Pending Republican legislation condemning anti-Semitism and the Boycott Israel movement may come from the heart, but it is also a convenient way to exploit a Democratic Party split between the party mainstream (who tended to denounce Omar) and its progressives (who defended Omar and also are leading opposition to anti-boycott bills on free-speech grounds).

Vice President Mike Pence told AIPAC delegates on Monday that the Democrats were “co-opted” by anti-Semites.

Dermer took to task several Democratic presidential candidates who want to re-enter the 2015 Iran deal that Trump left last year.

“There are leaders who are calling to return to that deal,” he said, which was “unacceptable.” Asked whether he believed support for Israel was bipartisan, Dermer said, “Yes, I do.”

The legislative package that the activists were to take to Congress on Tuesday includes a House resolution that condemns the Boycott, Divestment and Sanctions movement targeting Israel sponsored by Reps. Jerry Nadler, D-NY, Lee Zeldin, R-NY, and Brad Schneider, D-Ill. All three are Jewish.

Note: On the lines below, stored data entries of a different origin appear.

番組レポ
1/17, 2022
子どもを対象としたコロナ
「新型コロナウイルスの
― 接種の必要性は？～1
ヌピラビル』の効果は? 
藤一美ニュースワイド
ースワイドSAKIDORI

The nonbinding measure is a bid by Democrats to cut off bills preferred by Republicans (and backed by AIPAC) that would help states penalize boycotters, which some Democrats believe impinge on speech freedoms.

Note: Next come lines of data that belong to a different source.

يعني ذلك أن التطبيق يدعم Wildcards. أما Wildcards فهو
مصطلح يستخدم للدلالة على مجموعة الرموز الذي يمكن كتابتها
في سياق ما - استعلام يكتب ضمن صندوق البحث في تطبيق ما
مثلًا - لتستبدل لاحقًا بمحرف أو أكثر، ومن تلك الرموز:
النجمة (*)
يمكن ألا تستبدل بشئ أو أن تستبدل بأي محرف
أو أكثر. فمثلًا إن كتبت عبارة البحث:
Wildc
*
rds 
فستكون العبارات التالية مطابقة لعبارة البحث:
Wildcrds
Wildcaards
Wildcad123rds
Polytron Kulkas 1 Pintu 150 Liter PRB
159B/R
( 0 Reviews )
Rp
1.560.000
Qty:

The resolution is an attempt to split the difference — denouncing BDS while not criminalizing it.

Although Republicans are signed on to the resolution, they also appear determined to press ahead with the separate, punitive anti-BDS bills.

Another bill Republicans reportedly are planning to advance would expand Education Department powers to investigate and possibly penalize campuses deemed as hostile to Jews.

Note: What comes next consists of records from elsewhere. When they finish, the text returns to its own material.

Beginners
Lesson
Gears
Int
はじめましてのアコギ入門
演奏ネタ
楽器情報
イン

The Nadler-Schneider-Zeldin bill resoundingly backs the two-state solution, which Republicans removed from their party platform in 2016 and from which Trump and Netanyahu have retreated.

AIPAC still formally backs the two-state solution, but the only mention it earned from the group’s officials in the main conference hall was when three of the organization’s top lobbyists briefed activists on the agenda.

The difficulties of resolving the differences between two-state advocates and opponents were made tangible after Monday’s sessions ended. Activists headed to multiple off-campus events: One, at the Renaissance Hotel across the street from the Convention Center, was for “Peace Builders,” attracting AIPAC activists who otherwise are involved in Palestinian-Israeli reconciliation.

The event had AIPAC’s official imprimatur and earned a visit from Kohr; support for two states was explicit and ubiquitous in remarks that organizers and guests delivered.

The speakers celebrated the revival of bipartisan legislation that would fund dialogue programs.

AIPAC is not backing the legislation, which sources say is reviled by a Trump administration that has cut all funding to the Palestinians.

A few blocks away, at the Bible Museum, founded by pro-Israel Christian evangelicals, delegates gathered for the Judea and Samaria reception organized by Israel’s settler movement.

Among those attending were top figures in Netanyahu’s Likud party.

A consensus remains on AIPAC’s bread-and-butter issue, funding for Israel’s defense. One ask was for lawmakers to support $3.8 billion in defense assistance next year.